Today functional requirements were completed they look brief, but they were very time consuming.

I created some use cases to help derive some requirements these were done in star UML. I had to re-learn use cases they look correct to me nevertheless they served their purpose of generating some requirements.

I had thoughts of creating various other diagrams such as state machines and data flow diagrams, however this requirements documents is by no means the final version, as the project evolves there will be new requirements and a better understanding of the project as a whole, by this point it may be necessary to define some higher level requirements.
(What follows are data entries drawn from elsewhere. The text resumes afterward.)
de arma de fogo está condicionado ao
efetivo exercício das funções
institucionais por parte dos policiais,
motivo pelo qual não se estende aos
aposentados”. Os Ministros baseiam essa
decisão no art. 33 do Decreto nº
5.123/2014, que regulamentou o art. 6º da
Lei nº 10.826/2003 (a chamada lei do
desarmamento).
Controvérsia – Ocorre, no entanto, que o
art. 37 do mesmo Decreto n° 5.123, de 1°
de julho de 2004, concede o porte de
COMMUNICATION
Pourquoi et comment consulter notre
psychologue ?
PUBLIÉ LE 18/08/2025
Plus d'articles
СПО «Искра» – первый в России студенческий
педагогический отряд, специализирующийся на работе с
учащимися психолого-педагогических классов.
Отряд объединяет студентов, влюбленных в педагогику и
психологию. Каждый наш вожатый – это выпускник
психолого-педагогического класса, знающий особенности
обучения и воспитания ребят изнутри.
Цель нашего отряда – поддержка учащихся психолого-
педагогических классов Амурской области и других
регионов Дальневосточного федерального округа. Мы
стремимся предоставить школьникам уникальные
Objective by the end of the next day is to complete the functional requirements in the document and tie up the loose ends

Thursday, 26 February 2009

Day Five

This was spent doing the "context" part of the requirements document.

The objective by the end of the next day will be to have all functional requirements defined.

Tuesday, 24 February 2009

Day Four

The first half of the day involved investigating XML manipulation API's the general view was that JDOM was the richest. I has issues installing it, but yet again realised that it belonged in java's \ext folder!
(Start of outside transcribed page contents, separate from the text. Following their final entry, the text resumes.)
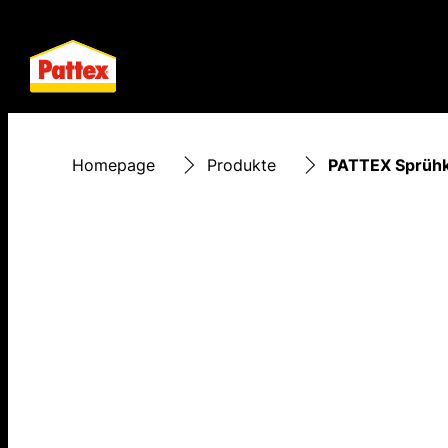
Homepage
Produkte
PATTEX Sprühk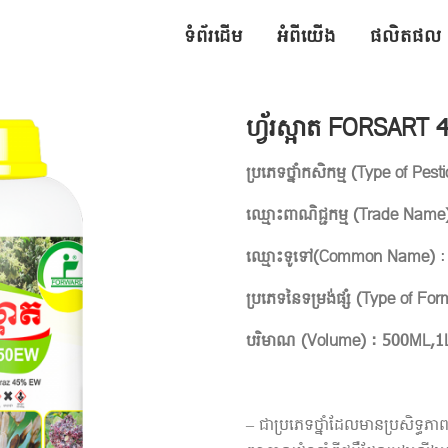
ទំព័រដើម
អំពីយើង
ផលិតផល
ហ្វ័រស្អាត FORSART
ប្រភេទថ្នាំកសិកម្ម
(
Type of Pest
ឈ្មោះពាណិជ្ជកម្ម
(
Trade Name):
ឈ្មោះទូទៅ
(
Common Name
)
:
ប្រភេទនៃទម្រង់ផ្សំ
(
Type of For
បរិមាណ
(Volume) :
​ 500ML,1
– ជាប្រភេទថ្នាំដែលមានប្រសិទ្ធភាពខ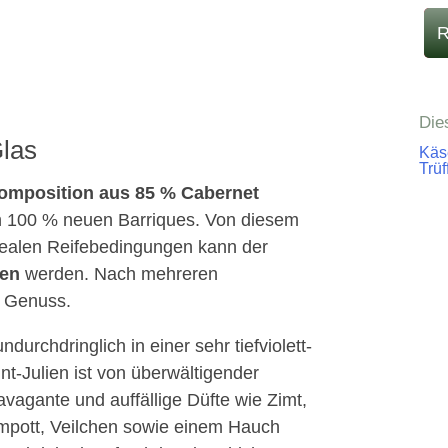
R
Die
Glas
Käs
Trüf
Komposition aus 85 % Cabernet
 in 100 % neuen Barriques. Von diesem
idealen Reifebedingungen kann der
ken
werden. Nach mehreren
n Genuss.
ndurchdringlich in einer sehr tiefviolett-
t-Julien ist von überwältigender
vagante und auffällige Düfte wie Zimt,
mpott, Veilchen sowie einem Hauch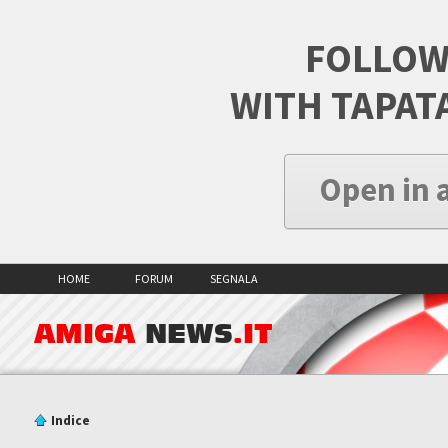
FOLLOW
WITH TAPAT
Open in 
HOME
FORUM
SEGNALA
AMIGA
NEWS
.IT
Indice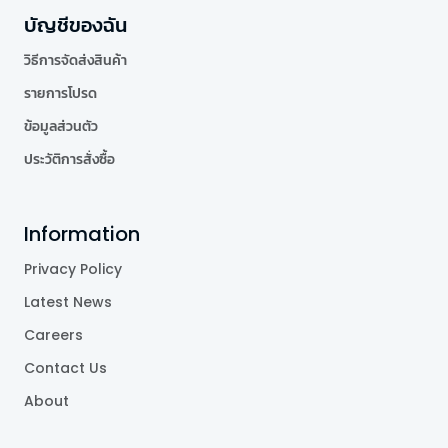
บัญชีของฉัน
วิธีการจัดส่งสินค้า
รายการโปรด
ข้อมูลส่วนตัว
ประวัติการสั่งซื้อ
Information
Privacy Policy
Latest News
Careers
Contact Us
About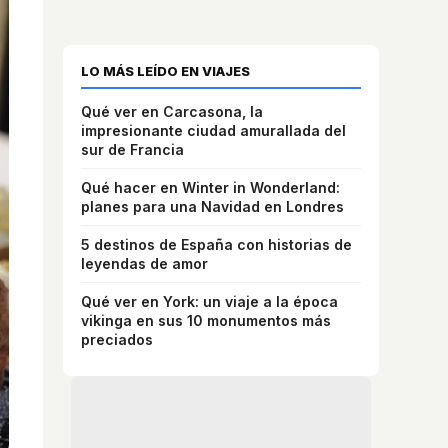
LO MÁS LEÍDO EN VIAJES
Qué ver en Carcasona, la
impresionante ciudad amurallada del
sur de Francia
Qué hacer en Winter in Wonderland:
planes para una Navidad en Londres
5 destinos de España con historias de
leyendas de amor
Qué ver en York: un viaje a la época
vikinga en sus 10 monumentos más
preciados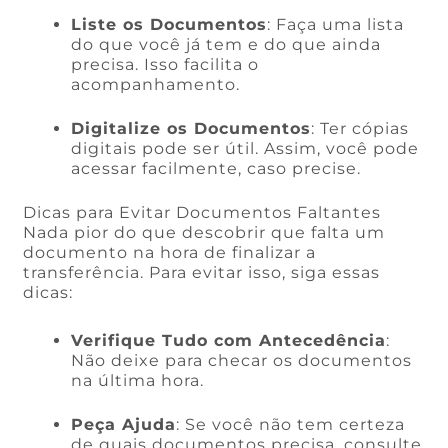
Liste os Documentos
: Faça uma lista
do que você já tem e do que ainda
precisa. Isso facilita o
acompanhamento.
Digitalize os Documentos
: Ter cópias
digitais pode ser útil. Assim, você pode
acessar facilmente, caso precise.
Dicas para Evitar Documentos Faltantes
Nada pior do que descobrir que falta um
documento na hora de finalizar a
transferência. Para evitar isso, siga essas
dicas:
Verifique Tudo com Antecedência
:
Não deixe para checar os documentos
na última hora.
Peça Ajuda
: Se você não tem certeza
de quais documentos precisa, consulte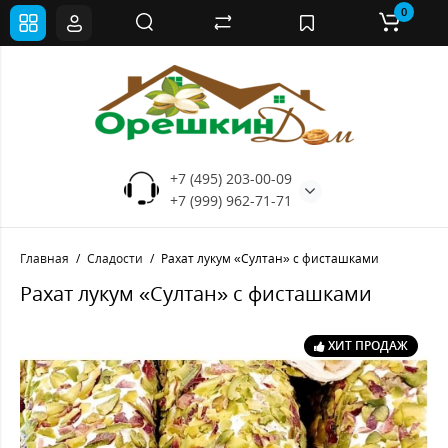
0
+7 (495) 203-00-09
+7 (999) 962-71-71
Главная
Сладости
Рахат лукум «Султан» с фисташками
Рахат лукум «Султан» с фисташками
ХИТ ПРОДАЖ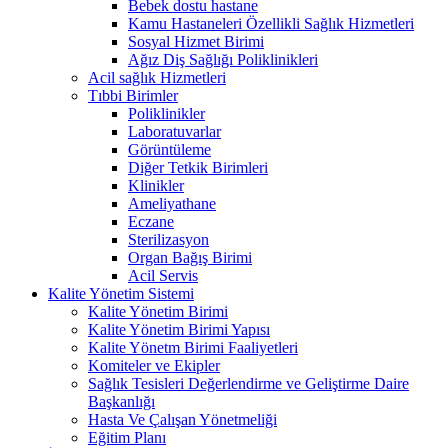
Bebek dostu hastane
Kamu Hastaneleri Özellikli Sağlık Hizmetleri
Sosyal Hizmet Birimi
Ağız Diş Sağlığı Poliklinikleri
Acil sağlık Hizmetleri
Tıbbi Birimler
Poliklinikler
Laboratuvarlar
Görüntüleme
Diğer Tetkik Birimleri
Klinikler
Ameliyathane
Eczane
Sterilizasyon
Organ Bağış Birimi
Acil Servis
Kalite Yönetim Sistemi
Kalite Yönetim Birimi
Kalite Yönetim Birimi Yapısı
Kalite Yönetm Birimi Faaliyetleri
Komiteler ve Ekipler
Sağlık Tesisleri Değerlendirme ve Geliştirme Daire
Başkanlığı
Hasta Ve Çalışan Yönetmeliği
Eğitim Planı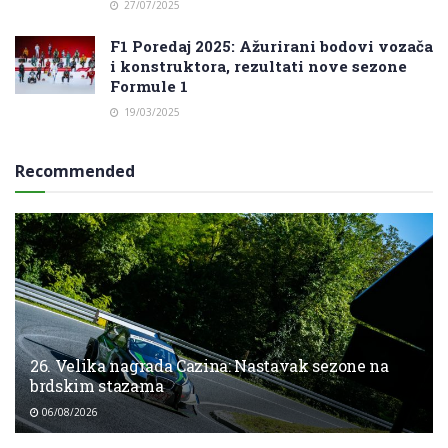
27/07/2025
F1 Poredaj 2025: Ažurirani bodovi vozača
i konstruktora, rezultati nove sezone
Formule 1
19/03/2025
Recommended
26. Velika nagrada Cazina: Nastavak sezone na
brdskim stazama
06/08/2026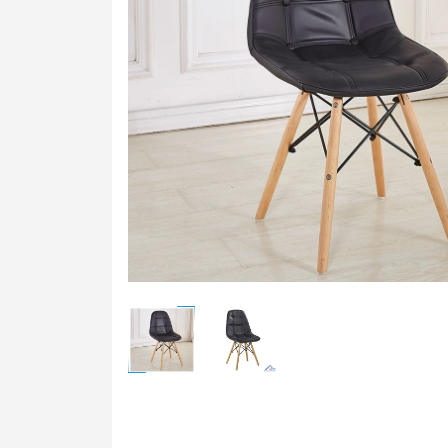
Bàn t
Ghế t
Bàn g
Bảng 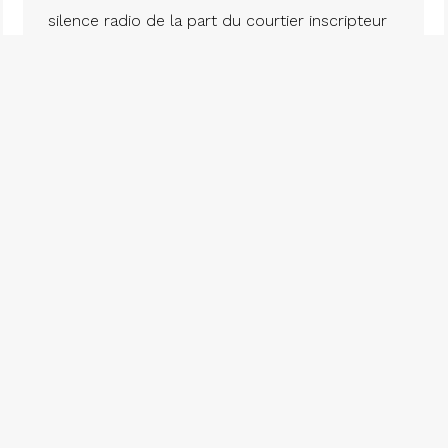
oits réservés ©. 2026. Salette & Associés Inc. |
Propulsé par Altitude St
silence radio de la part du courtier inscripteur
quand on a présenté une promesse d’achat.
Même si je n’ai aucune réponse ou suivi, je
m’assure de tenir mes clients informés en
prenant soin de ne pas leur communiquer
mes…
1
2
3
4
5
→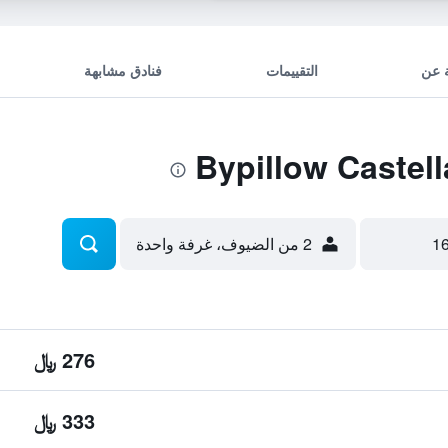
 عن
التقييمات
فنادق مشابهة
2 من الضيوف، غرفة واحدة
276 ﷼
333 ﷼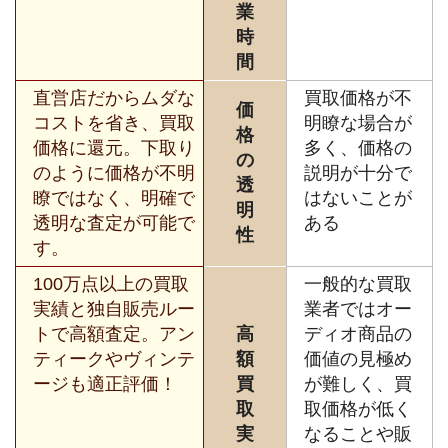
業
時
間
直営店だからムダな
買取価格が不
価
コストを省き、買取
明瞭な場合が
格
価格に還元。下取り
多く、価格の
の
のように価格が不明
説明が十分で
透
瞭ではなく、明確で
はないことが
明
透明な査定が可能で
ある
性
す。
100万点以上の買取
一般的な買取
実績と独自販売ルー
業者ではオー
トで高額査定。アン
高
ディオ商品の
ティークやヴィンテ
額
価値の見極め
ージも適正評価！
買
が難しく、買
取
取価格が低く
実
なることや販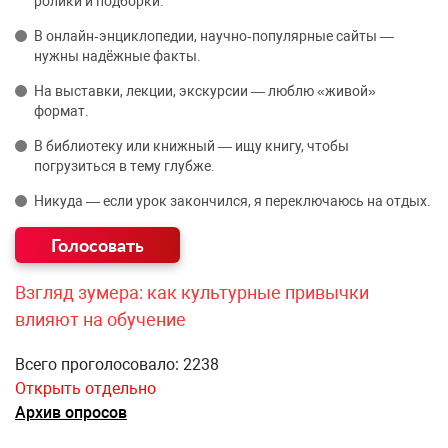
ролики и подборки.
В онлайн‑энциклопедии, научно‑популярные сайты —
нужны надёжные факты.
На выставки, лекции, экскурсии — люблю «живой»
формат.
В библиотеку или книжный — ищу книгу, чтобы
погрузиться в тему глубже.
Никуда — если урок закончился, я переключаюсь на отдых.
Взгляд зумера: как культурные привычки
влияют на обучение
Всего проголосовало: 2238
Открыть отдельно
Архив опросов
The API took a while to get familiar with as I have more experience using c#, however I found this example from IBM which was a huge help:

http://www.ibm.com/developerworks/library/x-injava2/

Then I was getting invalid XML errors which took a while to work out. It turns out that the API was putting certain closing tags in wrong places. Upon further investigation it turned out to be the "-font" parameter on the command line causing it, conveniently the tags were redundant anyway, so I now had valid XML.

This was the error:

Error on line 9 of document file:///C:/pdfoutput.xml: The element type "timesnewromanps-boldmt" must be terminated by the matching end-tag ""
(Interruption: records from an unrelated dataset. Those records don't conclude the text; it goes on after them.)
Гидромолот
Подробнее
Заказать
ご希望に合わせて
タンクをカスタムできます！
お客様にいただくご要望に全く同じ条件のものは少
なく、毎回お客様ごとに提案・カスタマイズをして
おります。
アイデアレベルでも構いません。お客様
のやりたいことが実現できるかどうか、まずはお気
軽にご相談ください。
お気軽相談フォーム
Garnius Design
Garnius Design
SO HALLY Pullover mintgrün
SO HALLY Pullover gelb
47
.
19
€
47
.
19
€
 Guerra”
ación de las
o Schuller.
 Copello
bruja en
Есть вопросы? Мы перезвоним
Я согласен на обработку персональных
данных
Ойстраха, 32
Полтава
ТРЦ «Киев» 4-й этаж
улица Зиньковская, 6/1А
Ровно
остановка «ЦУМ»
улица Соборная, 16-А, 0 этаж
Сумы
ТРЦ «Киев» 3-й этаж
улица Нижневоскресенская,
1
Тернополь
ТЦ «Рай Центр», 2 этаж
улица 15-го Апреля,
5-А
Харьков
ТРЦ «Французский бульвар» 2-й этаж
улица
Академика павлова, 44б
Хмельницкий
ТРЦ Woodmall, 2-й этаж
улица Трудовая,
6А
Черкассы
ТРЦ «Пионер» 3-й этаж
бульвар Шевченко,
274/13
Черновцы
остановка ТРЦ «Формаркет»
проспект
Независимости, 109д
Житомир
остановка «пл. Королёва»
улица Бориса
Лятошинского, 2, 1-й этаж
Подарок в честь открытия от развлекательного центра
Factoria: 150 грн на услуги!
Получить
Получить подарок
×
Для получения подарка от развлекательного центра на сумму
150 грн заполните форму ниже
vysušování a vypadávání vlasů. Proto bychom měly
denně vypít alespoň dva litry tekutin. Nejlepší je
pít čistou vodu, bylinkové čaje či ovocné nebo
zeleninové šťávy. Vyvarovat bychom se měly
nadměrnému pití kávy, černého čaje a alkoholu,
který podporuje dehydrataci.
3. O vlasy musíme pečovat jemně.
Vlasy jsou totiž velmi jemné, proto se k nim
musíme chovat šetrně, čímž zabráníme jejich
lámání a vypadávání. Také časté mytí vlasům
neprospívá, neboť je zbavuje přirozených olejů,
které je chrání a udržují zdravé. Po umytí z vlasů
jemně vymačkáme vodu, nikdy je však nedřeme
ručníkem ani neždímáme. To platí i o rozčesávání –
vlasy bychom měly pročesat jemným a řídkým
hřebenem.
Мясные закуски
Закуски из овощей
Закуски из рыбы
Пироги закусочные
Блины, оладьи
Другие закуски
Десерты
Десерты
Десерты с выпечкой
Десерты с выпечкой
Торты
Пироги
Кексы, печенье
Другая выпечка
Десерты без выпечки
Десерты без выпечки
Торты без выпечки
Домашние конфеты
Then I was faced with another problem, the program was reporting this exception:

Could not check

because Invalid byte 1 of 1-byte UTF-8 sequence.

It turned out the XML file was now not in UTF-8. To solve this I remembered a text editor which I used on placement called Ultra Edit. I opened the file up in Ultra Edit and re-saved it with UTF-8 encoding and it worked fine. So I now have a small XML parsing prototype.

The second half of the day was spent going through and making notes on the Academic documents highlighted in the project proposal:

http://www.iiit.net/~pkreddy/wdm03/wdm/vldb01.pdf

http://books.google.co.uk/books?hl=en&lr=&id=30UsZ8hy2ZsC&oi=fnd&pg=PR7&dq=cognitive+psychology+and+computing&ots=1LyL05Rj1i&sig=bX5q1YNTfqlTOANUSctLSS6f49g

http://books.google.co.uk/books?id=Rdwv-r5RlOcC&pg=PA88&dq=Attentional+models&lr=

http://books.google.co.uk/books?id=RZ-6cTL8YZsC&printsec=frontcover&dq=web+service&lr=

http://books.google.co.uk/books?id=hXTfWDkqnlkC&printsec=frontcover&dq=xml+indexing&lr=

So the Lit review has began!

Day Three

Today I added Chris Campbell on facebook, he's doing the second part of the project so communication will be helpful, we've had some discussions about the data-exchange protocol over facebook.

I experimented with programming with the PDF API and created a little prototype, I'm sure that I am missing some important methods which are there – may need to de-compile the source code, this should be fine as it is open source, I'll have to look into it though.

It took me a long time to work out how to add extensions or additional API's in java, of course it was obvious, in the \ext folder!

For example:

C:\Program Files\Java\jre1.6.0_07\lib\ext

After this I carried on with my re-learning of the requirements topic and found a useful website where I have taken over a page worth of notes from:

http://www.stsc.hill.af.mil/crosstalk/2008/03/0803Gottesdiener.html

I now think I know how to approach this area, however i'm not sure if what I have been looking at is a little too high level.

I sent an e-mail to Mike asking about the relationship between requirements and the lit review, he said that they do go hand in hand and are a very much iterative process. Soon i'll start with a small lit review and then go from there.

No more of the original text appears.